*DATA FOR REVIEW*
((

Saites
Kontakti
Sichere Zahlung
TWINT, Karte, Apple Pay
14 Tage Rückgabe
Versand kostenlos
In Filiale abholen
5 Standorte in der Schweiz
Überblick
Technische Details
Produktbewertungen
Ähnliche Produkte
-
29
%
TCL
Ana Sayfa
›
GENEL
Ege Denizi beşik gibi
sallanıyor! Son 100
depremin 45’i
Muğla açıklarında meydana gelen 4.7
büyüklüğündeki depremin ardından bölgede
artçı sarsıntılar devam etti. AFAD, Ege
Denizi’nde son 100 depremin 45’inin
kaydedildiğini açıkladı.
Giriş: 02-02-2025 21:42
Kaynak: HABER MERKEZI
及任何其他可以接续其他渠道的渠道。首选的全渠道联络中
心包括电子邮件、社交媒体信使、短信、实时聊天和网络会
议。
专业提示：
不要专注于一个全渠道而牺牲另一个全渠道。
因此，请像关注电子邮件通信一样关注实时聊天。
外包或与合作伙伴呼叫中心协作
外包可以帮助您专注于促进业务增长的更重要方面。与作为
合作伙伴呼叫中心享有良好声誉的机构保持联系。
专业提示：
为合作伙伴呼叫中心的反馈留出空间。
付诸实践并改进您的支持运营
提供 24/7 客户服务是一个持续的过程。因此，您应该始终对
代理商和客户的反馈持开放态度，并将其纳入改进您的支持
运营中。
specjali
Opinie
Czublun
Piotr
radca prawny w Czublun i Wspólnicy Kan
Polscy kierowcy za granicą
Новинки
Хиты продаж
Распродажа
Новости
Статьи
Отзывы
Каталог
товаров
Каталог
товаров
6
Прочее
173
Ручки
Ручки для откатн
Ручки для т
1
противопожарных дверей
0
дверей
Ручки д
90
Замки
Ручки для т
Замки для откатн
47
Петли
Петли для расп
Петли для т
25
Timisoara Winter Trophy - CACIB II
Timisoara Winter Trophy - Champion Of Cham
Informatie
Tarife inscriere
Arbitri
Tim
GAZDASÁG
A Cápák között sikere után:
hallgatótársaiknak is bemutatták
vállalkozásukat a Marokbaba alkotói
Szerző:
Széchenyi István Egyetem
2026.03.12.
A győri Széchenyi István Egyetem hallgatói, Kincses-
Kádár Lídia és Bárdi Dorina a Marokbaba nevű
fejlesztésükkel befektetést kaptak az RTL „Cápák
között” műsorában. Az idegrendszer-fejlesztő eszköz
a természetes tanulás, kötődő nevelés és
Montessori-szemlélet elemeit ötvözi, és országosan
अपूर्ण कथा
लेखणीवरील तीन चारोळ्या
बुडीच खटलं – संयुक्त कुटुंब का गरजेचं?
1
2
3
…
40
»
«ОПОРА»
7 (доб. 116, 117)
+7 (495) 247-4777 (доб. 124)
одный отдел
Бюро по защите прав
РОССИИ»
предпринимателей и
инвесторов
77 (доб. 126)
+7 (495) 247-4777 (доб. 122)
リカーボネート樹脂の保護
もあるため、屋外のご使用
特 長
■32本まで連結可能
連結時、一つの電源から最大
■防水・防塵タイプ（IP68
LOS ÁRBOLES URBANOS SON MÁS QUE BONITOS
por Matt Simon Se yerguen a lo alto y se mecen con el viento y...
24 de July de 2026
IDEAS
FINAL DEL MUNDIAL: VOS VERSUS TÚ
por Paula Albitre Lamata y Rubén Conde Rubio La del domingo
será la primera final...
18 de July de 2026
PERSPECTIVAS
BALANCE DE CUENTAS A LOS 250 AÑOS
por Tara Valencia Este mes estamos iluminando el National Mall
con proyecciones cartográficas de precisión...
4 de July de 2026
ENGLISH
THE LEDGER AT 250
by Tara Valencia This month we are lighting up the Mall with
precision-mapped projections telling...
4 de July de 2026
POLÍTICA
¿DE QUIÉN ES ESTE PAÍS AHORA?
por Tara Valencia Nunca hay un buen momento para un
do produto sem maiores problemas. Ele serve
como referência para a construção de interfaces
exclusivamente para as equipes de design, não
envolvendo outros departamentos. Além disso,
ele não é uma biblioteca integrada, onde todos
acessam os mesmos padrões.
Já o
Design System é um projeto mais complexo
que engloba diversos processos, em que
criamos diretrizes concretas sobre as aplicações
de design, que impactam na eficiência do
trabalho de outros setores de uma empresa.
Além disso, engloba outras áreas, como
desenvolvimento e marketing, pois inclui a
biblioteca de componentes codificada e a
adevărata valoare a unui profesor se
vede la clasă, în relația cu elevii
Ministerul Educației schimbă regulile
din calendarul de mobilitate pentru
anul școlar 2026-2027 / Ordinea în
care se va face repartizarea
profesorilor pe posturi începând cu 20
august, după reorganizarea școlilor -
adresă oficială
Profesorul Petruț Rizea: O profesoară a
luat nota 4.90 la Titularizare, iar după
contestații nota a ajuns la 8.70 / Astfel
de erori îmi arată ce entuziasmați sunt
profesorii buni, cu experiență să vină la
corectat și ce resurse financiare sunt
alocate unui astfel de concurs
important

))

*WORK TO COMPLETE*
Note how many lines in the material contain the string "depremin", and give that number alone.

*SOLVED EXERCISE*
3